WHAT YOU NEED TO DO: Print each entry word for word without images.

━━━━━ RECORDED INFORMATION

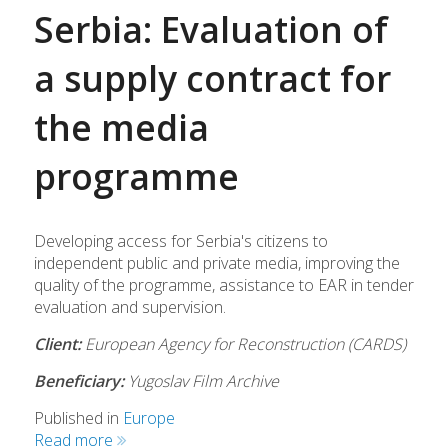
Serbia: Evaluation of
a supply contract for
the media
programme
Developing access for Serbia's citizens to
independent public and private media, improving the
quality of the programme, assistance to EAR in tender
evaluation and supervision.
Client:
European Agency for Reconstruction (CARDS)
Beneficiary:
Yugoslav Film Archive
Published in
Europe
Read more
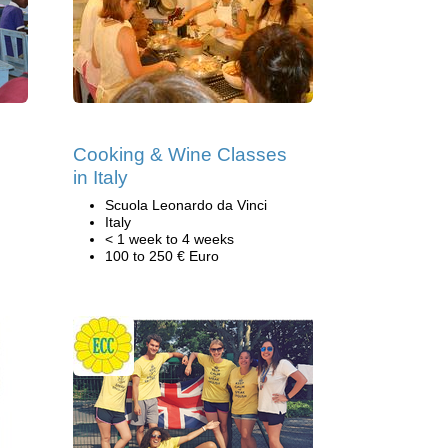
Cooking & Wine Classes
in Italy
Scuola Leonardo da Vinci
Italy
< 1 week to 4 weeks
100 to 250 € Euro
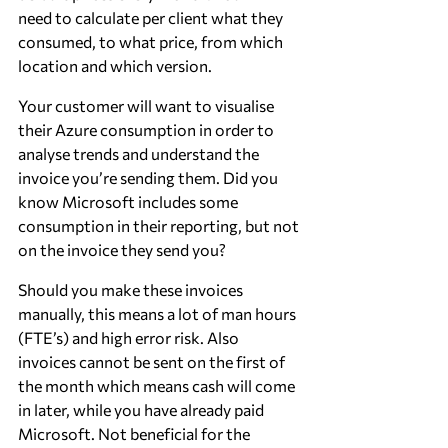
need to calculate per client what they 
consumed, to what price, from which 
location and which version.
Your customer will want to visualise 
their Azure consumption in order to 
analyse trends and understand the 
invoice you’re sending them. Did you 
know Microsoft includes some 
consumption in their reporting, but not 
on the invoice they send you?
Should you make these invoices 
manually, this means a lot of man hours 
(FTE’s) and high error risk. Also 
invoices cannot be sent on the first of 
the month which means cash will come 
in later, while you have already paid 
Microsoft. Not beneficial for the 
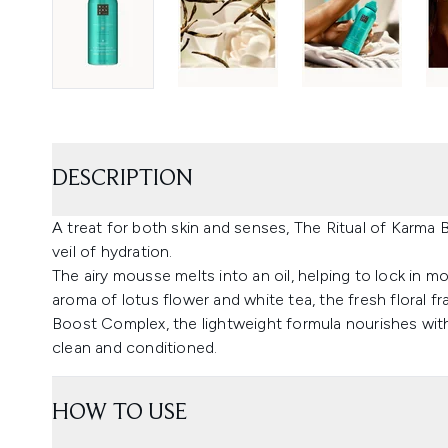
DESCRIPTION
A treat for both skin and senses, The Ritual of Karma
veil of hydration.
The airy mousse melts into an oil, helping to lock in mo
aroma of lotus flower and white tea, the fresh floral f
Boost Complex, the lightweight formula nourishes with
clean and conditioned.
HOW TO USE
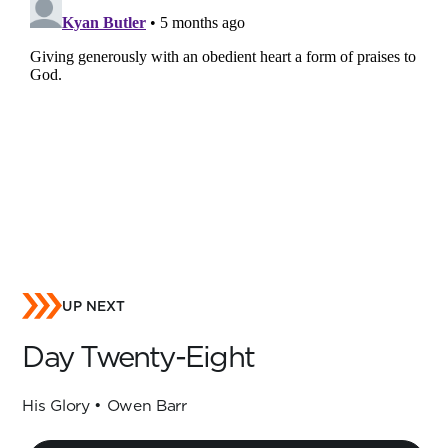
UP NEXT
Day Twenty-Eight
His Glory • Owen Barr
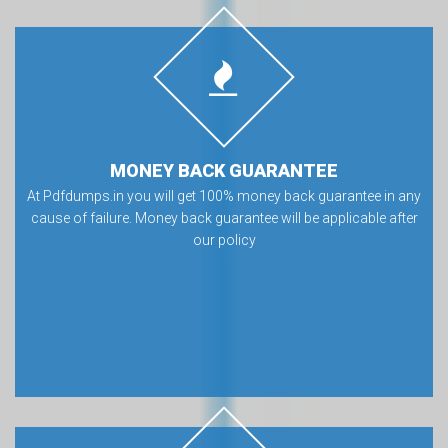
MONEY BACK GUARANTEE
At Pdfdumps.in you will get 100% money back guarantee in any
cause of failure. Money back guarantee will be applicable after
our policy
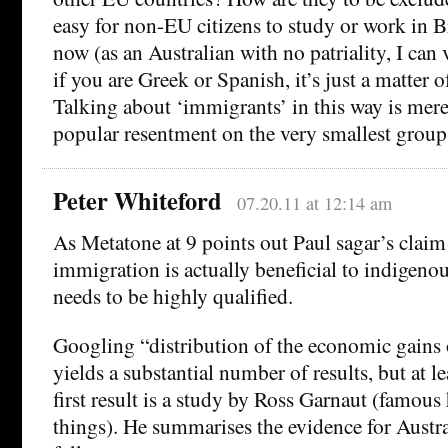
easy for non-EU citizens to study or work in B
now (as an Australian with no patriality, I can 
if you are Greek or Spanish, it’s just a matter o
Talking about ‘immigrants’ in this way is mer
popular resentment on the very smallest group
Peter Whiteford
07.20.11 at 12:14 am
As Metatone at 9 points out Paul sagar’s clai
immigration is actually beneficial to indigen
needs to be highly qualified.
Googling “distribution of the economic gains
yields a substantial number of results, but at le
first result is a study by Ross Garnaut (famous 
things). He summarises the evidence for Austr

━━━━━━━━━━

EXERCISE SOLUTION:
Serbia: Evaluation of
a supply contract for
the media
programme
Developing access for Serbia's citizens to
independent public and private media, improving the
quality of the programme, assistance to EAR in tender
evaluation and supervision.
Client:
European Agency for Reconstruction (CARDS)
Beneficiary:
Yugoslav Film Archive
Published in
Europe
Read more
Cooking & Wine Classes
in Italy
Scuola Leonardo da Vinci
Italy
< 1 week to 4 weeks
100 to 250 € Euro
need to calculate per client what they 
consumed, to what price, from which 
location and which version.
Your customer will want to visualise 
their Azure consumption in order to 
analyse trends and understand the 
invoice you’re sending them. Did you 
know Microsoft includes some 
consumption in their reporting, but not 
on the invoice they send you?
Should you make these invoices 
manually, this means a lot of man hours 
(FTE’s) and high error risk. Also 
invoices cannot be sent on the first of 
the month which means cash will come 
in later, while you have already paid 
Microsoft. Not beneficial for the 
DESCRIPTION
A treat for both skin and senses, The Ritual of Karma
veil of hydration.
The airy mousse melts into an oil, helping to lock in mo
aroma of lotus flower and white tea, the fresh floral f
Boost Complex, the lightweight formula nourishes with
clean and conditioned.
HOW TO USE
UP NEXT
Day Twenty-Eight
His Glory • Owen Barr
MONEY BACK GUARANTEE
At Pdfdumps.in you will get 100% money back guarantee in any
cause of failure. Money back guarantee will be applicable after
our policy
easy for non-EU citizens to study or work in B
now (as an Australian with no patriality, I can 
if you are Greek or Spanish, it’s just a matter o
Talking about ‘immigrants’ in this way is mer
popular resentment on the very smallest group
Peter Whiteford
07.20.11 at 12:14 am
As Metatone at 9 points out Paul sagar’s clai
immigration is actually beneficial to indigen
needs to be highly qualified.
Googling “distribution of the economic gains
yields a substantial number of results, but at le
first result is a study by Ross Garnaut (famous 
things). He summarises the evidence for Austr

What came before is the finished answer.